In targeted sequencing, different regions have different coverages, depending on the number of amplicons targeting each region and the efficiency of the primers. By default, COMPASS will use the cells attached to the root in order to estimate the proportion of reads falling on each region in the absence of CNAs. Optionally, it is possible to provide the weights of each region with the arguments --regionweights. An example csv file is provided in data/preprocessed_data_Morita2020/region_weights_50amplicons.csv and a script to generate such a csv file is provided at Experiments/preprocessing/estimate_region_weights.py.

Use with Docker

docker run -t -v `pwd`:`pwd` -w `pwd` esollier/compass:v1.1 COMPASS -i data/preprocessed_data_AML_Morita2020/AML-59-001 -o AML-59-001 --nchains 4 --chainlength 5000 --CNA 1

Input

COMPASS takes as input 2 files:

  • [sample_name]_variants.csv: each line corresponds to a variant. The first columns contain metadata and the remaining columns contain REF_COUNT:ALT_COUNT, where REF_count is the number of reference reads and ALT_COUNT is the number of alternative reads for this variant in this cell, separated by a ":". The example files in the data directory contain an additional GENOTYPE value, which is 0 for hom ref, 1 for het, 2 for hom alt and 3 for missing, but this value is optional and will be ignored by COMPASS.
  • [sample_name]_regions.csv: each line corresponds to a region (typically, a gene). The first column is CHR_REGIONNAME, and the remaining columns contain the number of reads in this region, for each cell. This file is only required in case CNAs are used (--CNA 1).

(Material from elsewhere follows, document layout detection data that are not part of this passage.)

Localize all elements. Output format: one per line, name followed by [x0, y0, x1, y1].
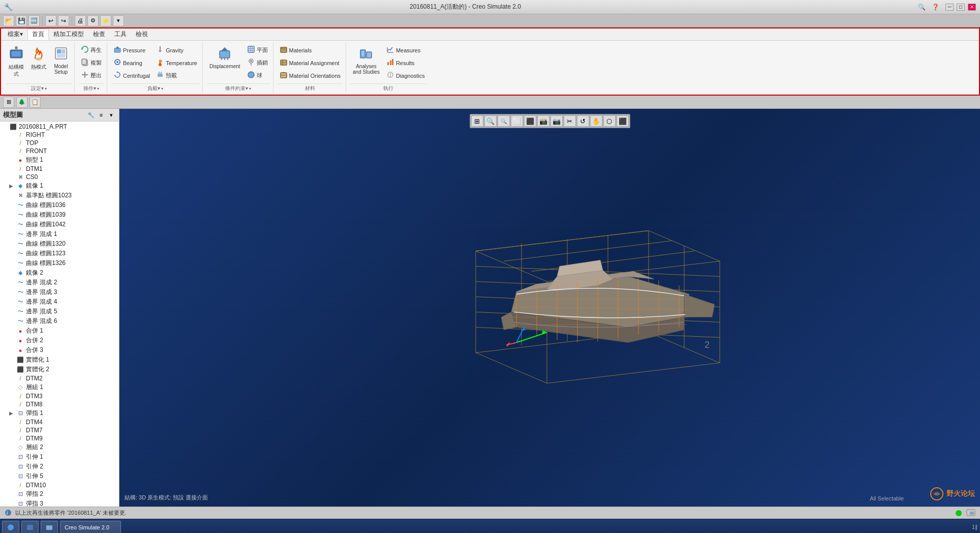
- tree-item[interactable]: ▶⊡彈指 1: [0, 408, 119, 418]
- tree-item[interactable]: ▶◆鏡像 1: [0, 181, 119, 191]
- tree-item[interactable]: 〜邊界 混成 3: [0, 287, 119, 297]
- tree-item[interactable]: 〜邊界 混成 6: [0, 316, 119, 326]
- menu-home[interactable]: 首頁: [27, 28, 49, 40]
- btn-centrifugal[interactable]: Centrifugal: [111, 70, 152, 81]
- undo-button[interactable]: ↩: [45, 15, 56, 26]
- btn-bearing[interactable]: Bearing: [111, 57, 152, 69]
- view-select-button[interactable]: ⬛: [524, 115, 536, 127]
- shading-button[interactable]: ⬛: [617, 115, 629, 127]
- btn-copy[interactable]: 複製: [79, 57, 104, 69]
- btn-ball[interactable]: 球: [245, 70, 270, 81]
- tree-item[interactable]: /DTM10: [0, 481, 119, 489]
- layer-button[interactable]: 📋: [29, 97, 41, 108]
- search-icon[interactable]: 🔍: [918, 4, 926, 11]
- settings-dropdown-icon[interactable]: ▾: [45, 86, 47, 91]
- btn-materials[interactable]: Materials: [278, 44, 343, 56]
- tree-item[interactable]: ⊡引伸 2: [0, 462, 119, 471]
- btn-structure-mode[interactable]: 結構模式: [6, 44, 26, 79]
- tree-item[interactable]: ⬛20160811_A.PRT: [0, 123, 119, 131]
- btn-displacement[interactable]: Displacement: [207, 44, 243, 71]
- tree-item[interactable]: 〜曲線 標圓1042: [0, 220, 119, 229]
- tree-expand-arrow[interactable]: ▶: [9, 410, 16, 416]
- print-button[interactable]: 🖨: [75, 15, 86, 26]
- tree-item[interactable]: /DTM1: [0, 165, 119, 173]
- tree-item[interactable]: 〜曲線 標圓1326: [0, 258, 119, 268]
- close-button[interactable]: ✕: [968, 4, 976, 11]
- operations-dropdown-icon[interactable]: ▾: [97, 86, 99, 91]
- new-button[interactable]: 🆕: [28, 15, 40, 26]
- tree-item[interactable]: /DTM7: [0, 426, 119, 434]
- btn-material-assignment[interactable]: Material Assignment: [278, 57, 343, 69]
- menu-view[interactable]: 檢視: [131, 28, 152, 40]
- taskbar-item-2[interactable]: [41, 521, 58, 534]
- settings1-button[interactable]: ⚙: [87, 15, 99, 26]
- save-button[interactable]: 💾: [16, 15, 27, 26]
- rotate-button[interactable]: ↺: [577, 115, 589, 127]
- zoom-out-button[interactable]: 🔍: [498, 115, 510, 127]
- tree-item[interactable]: 〜曲線 標圓1039: [0, 210, 119, 220]
- tree-item[interactable]: ●合併 3: [0, 345, 119, 355]
- grid-view-button[interactable]: ⊞: [3, 97, 14, 108]
- btn-pressure[interactable]: Pressure: [111, 44, 152, 56]
- taskbar-item-3[interactable]: Creo Simulate 2.0: [60, 521, 121, 534]
- camera-button[interactable]: 📷: [550, 115, 563, 127]
- menu-model[interactable]: 精加工模型: [49, 28, 88, 40]
- tree-expand-arrow[interactable]: ▶: [9, 183, 16, 189]
- tree-item[interactable]: /DTM2: [0, 374, 119, 382]
- tree-item[interactable]: 〜曲線 標圓1320: [0, 239, 119, 249]
- zoom-fit-button[interactable]: ⊞: [471, 115, 483, 127]
- wireframe-button[interactable]: ⬡: [603, 115, 616, 127]
- minimize-button[interactable]: ─: [945, 4, 954, 11]
- taskbar-item-1[interactable]: [21, 521, 39, 534]
- expand-panel-button[interactable]: ▾: [107, 110, 116, 120]
- tree-item[interactable]: /DTM8: [0, 400, 119, 408]
- tree-item[interactable]: ⊡引伸 1: [0, 452, 119, 462]
- tree-item[interactable]: 〜曲線 標圓1323: [0, 249, 119, 258]
- tree-item[interactable]: /FRONT: [0, 147, 119, 155]
- tree-item[interactable]: ⬛實體化 2: [0, 365, 119, 374]
- menu-file[interactable]: 檔案▾: [3, 28, 27, 40]
- constraints-dropdown-icon[interactable]: ▾: [249, 86, 251, 91]
- tree-item[interactable]: 〜邊界 混成 4: [0, 297, 119, 307]
- btn-heat-mode[interactable]: 熱模式: [28, 44, 49, 72]
- tree-item[interactable]: ◇層組 1: [0, 382, 119, 392]
- btn-diagnostics[interactable]: Diagnostics: [384, 70, 427, 81]
- zoom-in-button[interactable]: 🔍: [484, 115, 497, 127]
- tree-item[interactable]: 〜邊界 混成 1: [0, 229, 119, 239]
- tree-view-button[interactable]: 🌲: [16, 97, 27, 108]
- tree-item[interactable]: ✖CS0: [0, 173, 119, 181]
- btn-suppress[interactable]: 壓出: [79, 70, 104, 81]
- tree-item[interactable]: ●合併 2: [0, 336, 119, 345]
- start-button[interactable]: [2, 521, 19, 534]
- tree-item[interactable]: 〜曲線 標圓1036: [0, 200, 119, 210]
- snapshot-button[interactable]: 📸: [537, 115, 549, 127]
- tree-item[interactable]: 〜邊界 混成 2: [0, 278, 119, 287]
- pan-button[interactable]: ✋: [590, 115, 602, 127]
- btn-material-orientations[interactable]: Material Orientations: [278, 70, 343, 81]
- tree-item[interactable]: ✖基準點 標圓1023: [0, 191, 119, 200]
- tree-item[interactable]: ⊡彈指 2: [0, 489, 119, 499]
- tree-item[interactable]: ⊡彈指 3: [0, 499, 119, 507]
- tree-item[interactable]: /DTM3: [0, 392, 119, 400]
- redo-button[interactable]: ↪: [58, 15, 69, 26]
- menu-tools[interactable]: 工具: [110, 28, 131, 40]
- tree-item[interactable]: ●合併 1: [0, 326, 119, 336]
- tree-item[interactable]: ◇層組 2: [0, 442, 119, 452]
- btn-analyses-studies[interactable]: Analysesand Studies: [350, 44, 382, 76]
- btn-temperature[interactable]: Temperature: [154, 57, 199, 69]
- tree-item[interactable]: /DTM9: [0, 434, 119, 442]
- tree-item[interactable]: 〜邊界 混成 5: [0, 307, 119, 316]
- btn-measures[interactable]: Measures: [384, 44, 427, 56]
- tree-item[interactable]: ⬛實體化 1: [0, 355, 119, 365]
- tree-item[interactable]: ◆鏡像 2: [0, 268, 119, 278]
- btn-preload[interactable]: 預載: [154, 70, 199, 81]
- view-box-button[interactable]: ⬜: [511, 115, 523, 127]
- restore-button[interactable]: □: [957, 4, 965, 11]
- btn-pin[interactable]: 插銷: [245, 57, 270, 69]
- open-button[interactable]: 📂: [3, 15, 14, 26]
- filter-button[interactable]: 🔧: [86, 110, 96, 120]
- section-button[interactable]: ✂: [564, 115, 576, 127]
- settings2-button[interactable]: ⭐: [100, 15, 111, 26]
- btn-regenerate[interactable]: 再生: [79, 44, 104, 56]
- help-icon[interactable]: ❓: [932, 4, 939, 11]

The data directory contains preprocessed datasets. The Experiments/preprocessing directory contains scripts used to preprocess the loom files generated by the Tapestri pipeline, as well as workflows used to run simulations on synthetic data.

Output

If [output_name] ends with .gv , COMPASS will only output the tree in graphviz format, which can then be plotted. Otherwise, COMPASS will produce as output:

  • [output_name]_tree.gv: tree in graphviz format
  • [output_name]_tree.json: tree in json format
  • [output_name]_cellAssignments.tsv: hard assignments of cells to nodes, and whether or not the cell was inferred to be a doublet (in which case the node assignment is unreliable).
  • [output_name]_cellAssignmentsProbs.tsv: posterior attachment probabilities of cells to nodes
  • [output_name]_nodes_genotypes.tsv: Genotype of each SNV for each node (0: no mutation; 1: heterozygous; 2: homozygous mutated)
  • [output_name]_nodes_copynumbers.tsv: Copy number of each region for each node

The data/output_example directory contains an example output.